Un sugestivo filme que existe en un mundo dominado por la magia y donde el pasado controla el presente. Justamente por este contexto, ligado al estereotipo cristiano del judío como aficionado a la brujería, es que algunos críticos señalan a “El Golem” como una cinta antisemita. Sin embargo, el film plantea lo inverso al estereotipo que finalmente triunfaría en Alemania: el supuesto control monetario de los judíos sobre los cristianos. En “El Golem”, la arrogancia del mensajero durante su permanencia en el gueto expone la sujeción de los judíos a un gobernante cristiano.

Otros vieron en "El Golem" una metáfora de la marginación sufrida por el pueblo alemán luego de la Gran Guerra y el resentimiento que explotó en totalitarismo. Pero yo me inclino más por la posibilidad de que Wegener, como forjador de un arte nuevo y desinteresado en política, propone con "El Golem" la autonomía de una obra de arte cuya energía trasciende al autor. Loew es el artista que se aventura por caminos inexplorados y para ello puede ser necesario transgredir.
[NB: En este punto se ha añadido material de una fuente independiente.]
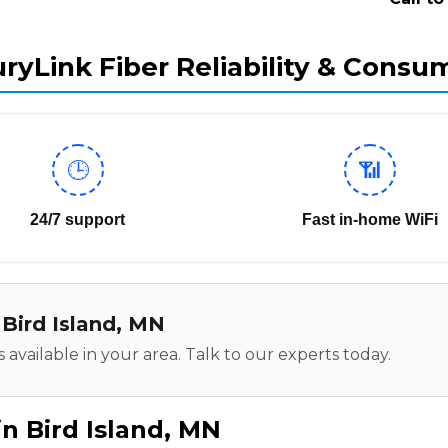
ryLink Fiber Reliability & Consu
🕒
📶
24/7 support
Fast in-home WiFi
n Bird Island, MN
 available in your area. Talk to our experts today.
n Bird Island, MN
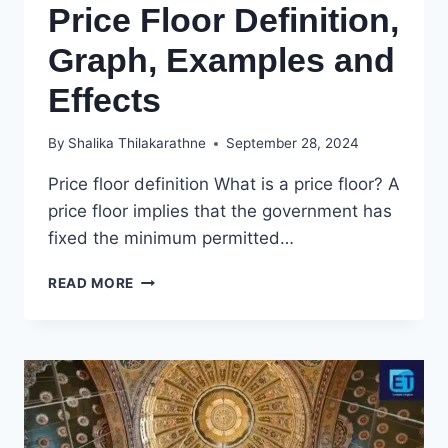
Price Floor Definition,
Graph, Examples and
Effects
By
Shalika Thilakarathne
September 28, 2024
Price floor definition What is a price floor? A
price floor implies that the government has
fixed the minimum permitted…
PRICE
READ MORE
FLOOR
DEFINITION,
GRAPH,
EXAMPLES
AND
EFFECTS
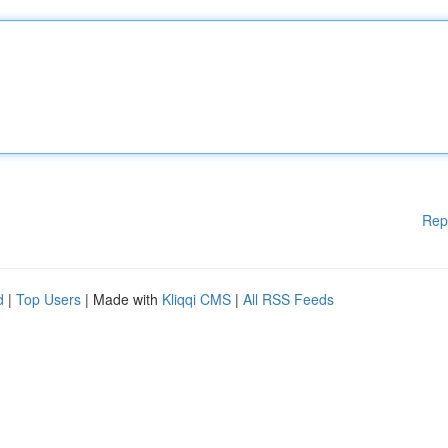
Rep
d
|
Top Users
| Made with
Kliqqi CMS
|
All RSS Feeds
La construcción del Golem desobedece directamente la prohibición bíblica de jugar a ser Dios.
La influencia de “El Golem” podrá ser rastreada en adelante en toda película con androides o monstruos de laboratorio. Una obra cumbre del expresionismo alemán, “Metropolis” (1927) de Fritz Lang, replanteó el mito del golem en una versión futurista y femenina: una
cyborg fatal construida por un científico sedicioso. Otra cinta clásica del horror le rinde homenaje de manera directa: “Frankenstein” (1931) de James Whale. Entre otras similitudes, Frankenstein también interactúa con una niña pequeña, pero con consecuencias que provocaron la censura. Incluso el primer “King Kong” (1933) puede no haberse filmado sin la precedencia de “El Golem”.

En los años siguientes Paul Wegener se dedica a la actuación y funda su productora. Llegó a concluir un ambicioso proyecto ambientado en el Tíbet, en el que interpreta al Dalai Lama, pero que nunca vio la luz. Durante el régimen nazi, a falta de oportunidades laborales para un actor fuera del cine de propaganda, participa en el filme “Kolberg” (1945), diseñado para levantar la moral del pueblo alemán al borde de la derrota. Sin embargo, su prestigio se mantiene intacto. Incluso los soldados rusos lo reconocen como un gran artista cuando invaden Berlín. Años antes, caminando por el barrio judío de Amsterdam, la gente se reunió a su alrededor, susurrando: “el golem, el golem”.